What sort of person lives a good life? An excellent person, a person of excellence. But then what does excellence mean? Since it is excellence as a person, we're talking about a quality of character.
Changing the center of discussion to talking about a good life in terms of the excellence of persons is an important move. Many things that happen in lives are accidental; not everything about them is within our sphere of influence. In matters of character however, of seeking correct views and developing adequate feelings about what's going on around you, of choosing carefully and aiming to do the right thing, it's always clear who is responsible: you are. Thus, although it doesn't add anything specific yet, the change of perspective from looking at what makes a life good (the entry point of ethical discussion) to asking what sort of person would lead a good life marks some progress already. Of course, this is still only the beginning of the journey, since now we've our work cut out in saying more specifically what it means to be excellent.
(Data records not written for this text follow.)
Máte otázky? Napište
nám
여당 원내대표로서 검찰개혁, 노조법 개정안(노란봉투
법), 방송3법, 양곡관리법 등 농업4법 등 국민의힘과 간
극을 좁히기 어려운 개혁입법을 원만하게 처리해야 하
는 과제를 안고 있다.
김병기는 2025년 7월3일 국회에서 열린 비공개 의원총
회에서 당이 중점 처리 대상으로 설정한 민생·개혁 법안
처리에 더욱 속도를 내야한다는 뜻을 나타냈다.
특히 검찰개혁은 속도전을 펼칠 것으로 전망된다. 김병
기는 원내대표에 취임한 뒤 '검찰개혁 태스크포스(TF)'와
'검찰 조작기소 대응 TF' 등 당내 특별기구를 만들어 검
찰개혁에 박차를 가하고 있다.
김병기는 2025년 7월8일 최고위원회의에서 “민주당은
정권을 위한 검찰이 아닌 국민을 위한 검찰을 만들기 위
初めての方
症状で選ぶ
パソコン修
The term 'excellence', for one thing, can mean different things. One of its typical senses is that of being outstanding, being better at something, or more of something, than others. This sense implies a comparison with someone else; it's not what I mean by excellence. (It's not a helpful notion, for it makes excellence something that depends on external circumstance: you might be a bad person indeed, but live among a group of much worse ones, and in abominable circumstances — does that make you an excellent person? In that common sense, it would seem so. But not in the sense which I use; one wouldn't be excellent if one were just simply the smallest evildoer within sight.) And if it is not a notion based on a comparison, then we can't explain it in terms of degree either, for that would require some quantitative scale, some unit in which to measure.
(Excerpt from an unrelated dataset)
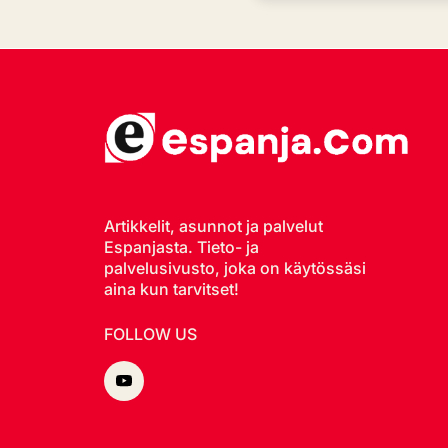
Artikkelit, asunnot ja palvelut
Espanjasta. Tieto- ja
palvelusivusto, joka on käytössäsi
aina kun tarvitset!
FOLLOW US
It's often easier to recognize failure to be excellent than to detect excellence itself. (Candidates for excellent behavior may still turn out to fall short of actual excellence for many reasons, although it didn't show at first sight, whereas apparent non-excellence is rarely re-interpretable as being in fact excellent.) Worse, however, than failing to be excellent in a particular situation, is not even accepting that excellence is what we should go for (if we want to lead a good life). Not managing to achieve it, in a given instance, does at worst mean that you have to try harder next time, that you're not yet where you want to be (which, in all probability, will be the case most of the time). Not even aiming at it, on the other hand, indicates you're seriously misdirected, and with time you won't get closer, but you'll drift away from your most important goal (that of leading a good life, and spending your time wisely).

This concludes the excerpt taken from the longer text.